The film is loosely based on the American comedy Boys’ Night Out (1962) and involves three old men who narrate their fantasies of getting lucky with a young girl when in truth nothing has happened. Om Prakash Chaudhary, Jagdishbhai, and Inder Sen, played by Ashok Kumar, Utpal Dutt and AK Hangal respectively are three men in their sixties who like cigarettes, wine and women. While they secretly indulge in the first two vices, the third kind of eludes them. They plan a getaway where they hope to procure a girl and the driver they hire for the trip, Ravi (Mithun Chakraborty) takes them to Goa as he wants to meet his girlfriend Anita (Rati Agnihotri) residing there. Anita is easygoing and bohemian and all three get bitten by her charms. They all plan to get lucky with her but the encounters end in fiascos. Of course, being men they don’t admit to it and spice up the narratives. In the end, they do feel guilty about not behaving like gentlemen and redeem themselves by uniting Ravi and Anita and by helping Ravi tide over his financial difficulties. Though it was a sex comedy, never once did it cross the bounds of decency. Ashok Kumar, Utpal Dutt and AK Hangal were superb as lecherous old men. Rati was just right for her role and so was Mithun.

Chameli Ki Shaadi (1986)
Cast: Anil Kapoor, Amrita Singh, Amjad Khan, Pankaj Kapur, Om Prakash

Basu Chatterjee, best films

The film made a stand against casteism and had a feminist heroine, a novelty in those days. Charandas (Anil Kapoor), is under the influence of Mastram Pahelwan (Om Prakash) and wants to dedicate his life to being a wrestler. All his vows of celibacy go for a toss when he espies Chameli (Amrita Singh), the daughter of the local coal trader Kallumal (Pankaj Kapur). The duo fall in love and decide to get married but both sets of parents are dead against the match as they belong to different castes. They take the help of Advocate Harish (Amjad Khan) to resolve the dilemma. He advises them to elope and get married.
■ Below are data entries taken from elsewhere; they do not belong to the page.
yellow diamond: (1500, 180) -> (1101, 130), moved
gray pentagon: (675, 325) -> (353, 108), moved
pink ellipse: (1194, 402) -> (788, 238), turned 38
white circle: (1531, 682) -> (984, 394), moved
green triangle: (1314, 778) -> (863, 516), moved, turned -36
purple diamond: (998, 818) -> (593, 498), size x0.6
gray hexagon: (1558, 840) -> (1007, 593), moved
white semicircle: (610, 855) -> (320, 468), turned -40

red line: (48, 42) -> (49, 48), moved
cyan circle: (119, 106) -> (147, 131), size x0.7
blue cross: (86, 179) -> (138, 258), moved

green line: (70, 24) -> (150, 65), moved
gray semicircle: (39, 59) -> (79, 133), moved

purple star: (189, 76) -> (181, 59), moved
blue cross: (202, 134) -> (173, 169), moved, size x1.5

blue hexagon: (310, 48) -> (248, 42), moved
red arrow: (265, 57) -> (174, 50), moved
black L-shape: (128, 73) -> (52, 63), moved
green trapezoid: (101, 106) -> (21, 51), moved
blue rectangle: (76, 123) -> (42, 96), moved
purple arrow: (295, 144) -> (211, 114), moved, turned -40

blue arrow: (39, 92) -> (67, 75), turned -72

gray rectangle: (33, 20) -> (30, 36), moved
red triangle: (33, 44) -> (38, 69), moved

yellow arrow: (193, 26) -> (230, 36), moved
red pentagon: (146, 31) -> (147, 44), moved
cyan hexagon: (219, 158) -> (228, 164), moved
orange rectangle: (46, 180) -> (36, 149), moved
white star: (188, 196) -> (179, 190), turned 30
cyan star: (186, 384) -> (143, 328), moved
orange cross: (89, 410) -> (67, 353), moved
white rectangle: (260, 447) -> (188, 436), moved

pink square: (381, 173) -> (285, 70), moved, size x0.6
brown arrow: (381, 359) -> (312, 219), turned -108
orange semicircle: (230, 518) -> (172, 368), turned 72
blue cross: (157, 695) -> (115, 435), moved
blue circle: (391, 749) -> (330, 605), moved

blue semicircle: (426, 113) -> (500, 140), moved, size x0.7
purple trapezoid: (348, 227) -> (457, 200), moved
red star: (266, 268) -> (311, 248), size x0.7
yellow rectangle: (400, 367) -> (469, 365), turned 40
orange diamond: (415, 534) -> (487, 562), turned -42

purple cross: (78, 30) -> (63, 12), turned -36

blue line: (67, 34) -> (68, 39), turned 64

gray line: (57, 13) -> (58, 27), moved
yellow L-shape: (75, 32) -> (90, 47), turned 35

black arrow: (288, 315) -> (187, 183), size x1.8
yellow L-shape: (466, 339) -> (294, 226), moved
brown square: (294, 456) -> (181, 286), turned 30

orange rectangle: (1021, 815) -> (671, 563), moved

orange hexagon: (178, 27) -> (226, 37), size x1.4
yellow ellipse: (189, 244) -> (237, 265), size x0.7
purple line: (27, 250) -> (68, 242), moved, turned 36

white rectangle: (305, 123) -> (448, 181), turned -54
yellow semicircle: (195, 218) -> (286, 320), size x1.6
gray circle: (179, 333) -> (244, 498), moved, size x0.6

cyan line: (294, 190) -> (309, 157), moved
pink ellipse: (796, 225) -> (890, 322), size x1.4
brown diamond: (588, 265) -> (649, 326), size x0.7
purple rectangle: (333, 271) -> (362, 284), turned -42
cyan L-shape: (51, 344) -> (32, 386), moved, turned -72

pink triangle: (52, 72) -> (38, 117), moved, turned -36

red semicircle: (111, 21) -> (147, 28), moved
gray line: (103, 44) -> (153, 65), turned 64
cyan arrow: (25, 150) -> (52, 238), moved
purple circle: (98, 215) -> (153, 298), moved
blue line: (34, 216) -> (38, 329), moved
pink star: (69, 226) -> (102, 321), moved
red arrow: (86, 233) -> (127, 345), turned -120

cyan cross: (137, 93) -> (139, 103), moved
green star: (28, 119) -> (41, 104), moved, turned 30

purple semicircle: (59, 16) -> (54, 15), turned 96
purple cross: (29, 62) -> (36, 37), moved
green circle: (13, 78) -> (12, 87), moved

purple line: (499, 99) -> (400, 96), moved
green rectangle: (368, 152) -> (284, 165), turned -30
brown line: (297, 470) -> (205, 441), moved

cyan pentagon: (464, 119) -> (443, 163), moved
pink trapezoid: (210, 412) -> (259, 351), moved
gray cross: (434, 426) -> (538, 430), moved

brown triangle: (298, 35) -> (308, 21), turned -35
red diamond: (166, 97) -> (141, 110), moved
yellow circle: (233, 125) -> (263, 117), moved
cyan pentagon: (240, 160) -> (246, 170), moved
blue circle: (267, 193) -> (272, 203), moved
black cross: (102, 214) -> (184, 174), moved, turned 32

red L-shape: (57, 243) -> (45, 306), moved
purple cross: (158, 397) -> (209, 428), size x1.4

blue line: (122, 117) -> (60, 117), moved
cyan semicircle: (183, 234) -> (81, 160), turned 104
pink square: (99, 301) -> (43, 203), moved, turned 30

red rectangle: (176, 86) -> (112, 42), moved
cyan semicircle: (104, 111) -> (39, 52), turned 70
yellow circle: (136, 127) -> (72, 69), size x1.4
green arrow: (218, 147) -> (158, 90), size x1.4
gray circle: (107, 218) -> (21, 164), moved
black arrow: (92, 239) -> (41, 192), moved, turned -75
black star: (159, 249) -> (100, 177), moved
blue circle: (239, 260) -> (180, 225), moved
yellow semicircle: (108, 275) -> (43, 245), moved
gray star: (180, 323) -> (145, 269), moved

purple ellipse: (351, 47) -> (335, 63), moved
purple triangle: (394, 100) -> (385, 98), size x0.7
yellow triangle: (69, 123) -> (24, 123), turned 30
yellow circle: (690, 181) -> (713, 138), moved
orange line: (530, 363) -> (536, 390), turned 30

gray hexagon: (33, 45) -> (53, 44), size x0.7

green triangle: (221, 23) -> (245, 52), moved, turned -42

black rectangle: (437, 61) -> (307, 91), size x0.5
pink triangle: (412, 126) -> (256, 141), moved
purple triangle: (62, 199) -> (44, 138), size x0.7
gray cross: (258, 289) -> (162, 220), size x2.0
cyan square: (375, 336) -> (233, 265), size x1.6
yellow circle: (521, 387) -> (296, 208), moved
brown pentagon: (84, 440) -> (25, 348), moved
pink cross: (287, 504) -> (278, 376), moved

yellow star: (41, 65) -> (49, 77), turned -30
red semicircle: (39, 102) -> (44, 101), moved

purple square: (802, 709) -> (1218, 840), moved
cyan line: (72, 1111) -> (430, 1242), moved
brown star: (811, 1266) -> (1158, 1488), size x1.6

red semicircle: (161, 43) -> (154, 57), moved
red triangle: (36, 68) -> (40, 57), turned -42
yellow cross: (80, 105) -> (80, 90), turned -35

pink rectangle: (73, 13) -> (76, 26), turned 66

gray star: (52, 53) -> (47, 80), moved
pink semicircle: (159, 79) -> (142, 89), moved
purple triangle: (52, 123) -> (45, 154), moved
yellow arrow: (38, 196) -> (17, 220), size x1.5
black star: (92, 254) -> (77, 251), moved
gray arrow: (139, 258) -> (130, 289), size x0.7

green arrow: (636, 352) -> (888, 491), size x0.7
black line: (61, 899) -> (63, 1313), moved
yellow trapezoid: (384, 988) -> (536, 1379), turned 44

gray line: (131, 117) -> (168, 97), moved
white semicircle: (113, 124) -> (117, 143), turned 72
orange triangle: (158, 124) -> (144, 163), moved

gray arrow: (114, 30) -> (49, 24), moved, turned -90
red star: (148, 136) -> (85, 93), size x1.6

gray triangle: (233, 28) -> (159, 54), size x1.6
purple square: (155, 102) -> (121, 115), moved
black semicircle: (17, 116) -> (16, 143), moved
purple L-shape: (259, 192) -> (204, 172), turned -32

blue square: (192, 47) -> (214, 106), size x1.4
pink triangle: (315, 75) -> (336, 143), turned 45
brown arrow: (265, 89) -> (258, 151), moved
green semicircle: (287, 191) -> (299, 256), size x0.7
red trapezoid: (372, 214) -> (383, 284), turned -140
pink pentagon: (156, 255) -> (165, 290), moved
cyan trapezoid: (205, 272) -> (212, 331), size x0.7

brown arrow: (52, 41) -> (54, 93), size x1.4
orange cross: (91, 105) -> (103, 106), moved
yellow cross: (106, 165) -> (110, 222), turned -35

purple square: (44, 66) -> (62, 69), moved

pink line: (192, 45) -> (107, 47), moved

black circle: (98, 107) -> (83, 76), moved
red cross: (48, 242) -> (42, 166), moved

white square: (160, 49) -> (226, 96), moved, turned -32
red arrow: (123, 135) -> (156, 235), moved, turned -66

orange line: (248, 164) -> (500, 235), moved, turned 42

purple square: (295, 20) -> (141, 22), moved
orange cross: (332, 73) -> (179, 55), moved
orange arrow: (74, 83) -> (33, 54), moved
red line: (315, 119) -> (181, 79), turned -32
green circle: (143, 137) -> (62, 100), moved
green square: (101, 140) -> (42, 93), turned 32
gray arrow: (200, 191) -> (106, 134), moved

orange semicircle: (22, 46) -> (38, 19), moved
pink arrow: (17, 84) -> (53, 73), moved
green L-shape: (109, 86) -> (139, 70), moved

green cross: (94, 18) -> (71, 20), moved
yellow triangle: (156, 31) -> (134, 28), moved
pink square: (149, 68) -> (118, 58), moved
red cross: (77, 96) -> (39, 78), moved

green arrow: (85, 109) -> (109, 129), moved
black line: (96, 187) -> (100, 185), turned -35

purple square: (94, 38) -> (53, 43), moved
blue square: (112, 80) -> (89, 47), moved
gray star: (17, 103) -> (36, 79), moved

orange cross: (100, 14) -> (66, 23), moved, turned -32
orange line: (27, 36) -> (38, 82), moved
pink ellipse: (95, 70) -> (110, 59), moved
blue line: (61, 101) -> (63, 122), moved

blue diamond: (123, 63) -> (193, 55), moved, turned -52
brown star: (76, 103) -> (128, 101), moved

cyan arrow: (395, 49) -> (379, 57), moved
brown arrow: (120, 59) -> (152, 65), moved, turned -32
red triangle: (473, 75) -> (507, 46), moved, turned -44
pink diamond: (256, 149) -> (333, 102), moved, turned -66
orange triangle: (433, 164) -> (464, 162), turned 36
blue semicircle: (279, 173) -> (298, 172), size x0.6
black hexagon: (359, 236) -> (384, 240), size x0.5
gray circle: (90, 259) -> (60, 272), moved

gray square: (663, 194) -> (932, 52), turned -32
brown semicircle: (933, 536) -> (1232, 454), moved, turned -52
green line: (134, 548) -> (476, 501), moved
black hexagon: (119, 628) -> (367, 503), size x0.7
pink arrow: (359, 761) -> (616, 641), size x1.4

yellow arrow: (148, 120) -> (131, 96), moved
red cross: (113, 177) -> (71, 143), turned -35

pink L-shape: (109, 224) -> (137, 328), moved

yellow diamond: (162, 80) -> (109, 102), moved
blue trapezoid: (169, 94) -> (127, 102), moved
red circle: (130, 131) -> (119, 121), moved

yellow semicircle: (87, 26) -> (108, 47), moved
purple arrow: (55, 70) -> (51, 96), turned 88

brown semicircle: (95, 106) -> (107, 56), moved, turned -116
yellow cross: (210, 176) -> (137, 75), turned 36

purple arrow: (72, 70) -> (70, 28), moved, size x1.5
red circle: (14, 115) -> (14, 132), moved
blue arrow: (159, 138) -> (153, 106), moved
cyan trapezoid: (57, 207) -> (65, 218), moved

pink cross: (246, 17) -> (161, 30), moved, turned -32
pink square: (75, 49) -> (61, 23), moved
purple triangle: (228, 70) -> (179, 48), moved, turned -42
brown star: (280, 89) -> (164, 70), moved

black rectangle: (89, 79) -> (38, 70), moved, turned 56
And later convinces both the girl’s father and the boy’s brother why the alliance would be politically beneficial to them both. Amrita Singh was pure gold as an overgrown schoolgirl who has failed in 8th four times and who bashes up her relatives like a real freestyle wrestler when she overhears them making plans of bumping off her boyfriend. Anil Kapoor let her take the centre stage and was good as a former pahelwan. Amjad Khan got the best lines as the street smart lawyer who knows the weaknesses of people and uses his knowledge to get things done.